One reason high crime levels are difficult for Chavistas to explain is because of the movement's professed focus on poverty alleviation and social inclusion. Although redistributive social programs have been in place for more than a decade, crime has gotten worse. Part of the problem is that getting tough on crime flies in the face of the Chavista political narrative.
For Chavistas, cracking down on criminals, many of them poor, is seen as a right-wing policy at odds with social justice. This helps explain why the government's many security programs have relied on half-hearted and inconsistent measures, such as short-lived deployments of soldiers in crime-ridden areas. This may send criminals into hiding for a few days or weeks, but it rarely leads to their capture and prosecution.
Battling crime would also require tackling pro-Chavista armed groups that operate in slums to intimidate opposition leaders and their supporters. That could put Maduro's political base at risk.

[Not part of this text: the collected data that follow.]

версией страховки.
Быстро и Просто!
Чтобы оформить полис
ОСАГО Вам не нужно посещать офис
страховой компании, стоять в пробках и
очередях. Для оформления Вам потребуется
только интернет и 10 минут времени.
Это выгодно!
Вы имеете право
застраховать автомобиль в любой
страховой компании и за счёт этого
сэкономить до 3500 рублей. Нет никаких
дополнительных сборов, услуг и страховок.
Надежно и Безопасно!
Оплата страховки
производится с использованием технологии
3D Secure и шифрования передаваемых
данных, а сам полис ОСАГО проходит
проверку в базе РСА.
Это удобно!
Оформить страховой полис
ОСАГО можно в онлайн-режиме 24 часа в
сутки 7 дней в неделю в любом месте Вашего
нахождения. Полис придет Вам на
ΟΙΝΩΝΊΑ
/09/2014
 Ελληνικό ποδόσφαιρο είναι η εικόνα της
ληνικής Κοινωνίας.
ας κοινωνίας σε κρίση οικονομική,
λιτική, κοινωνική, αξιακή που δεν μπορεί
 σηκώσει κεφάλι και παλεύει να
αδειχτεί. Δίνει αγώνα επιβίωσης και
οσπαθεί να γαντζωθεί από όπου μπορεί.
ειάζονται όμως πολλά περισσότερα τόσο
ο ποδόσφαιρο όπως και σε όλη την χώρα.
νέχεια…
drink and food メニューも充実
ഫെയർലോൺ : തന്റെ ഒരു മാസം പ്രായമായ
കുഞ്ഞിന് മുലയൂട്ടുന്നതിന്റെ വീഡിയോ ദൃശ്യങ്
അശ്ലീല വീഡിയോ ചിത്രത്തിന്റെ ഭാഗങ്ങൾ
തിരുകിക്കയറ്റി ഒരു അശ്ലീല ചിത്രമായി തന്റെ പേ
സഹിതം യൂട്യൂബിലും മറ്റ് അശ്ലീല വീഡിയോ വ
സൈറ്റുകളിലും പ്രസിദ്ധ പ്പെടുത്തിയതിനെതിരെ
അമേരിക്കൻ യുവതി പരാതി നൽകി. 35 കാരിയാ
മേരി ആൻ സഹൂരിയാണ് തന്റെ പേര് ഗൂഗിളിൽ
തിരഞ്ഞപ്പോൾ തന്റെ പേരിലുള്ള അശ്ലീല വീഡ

The breakdown of institutions and lack of accountability also make it hard to combat crime. Under Chavez, the presidency became all-powerful with influence over Congress, the courts, the Supreme Court and the comptroller general, to name a few. Meritocracy was subverted in government hiring and denounced for promoting elitism, while financial success was stigmatized in a way that fueled class resentment.
Chavez and his heirs have fostered a dangerously permissive society, where rules are neglected or ignored in pursuit of political power. Debating the government's security policy after Spear's death may be politics as usual. But tolerating Venezuela's high crime rate is also a political choice.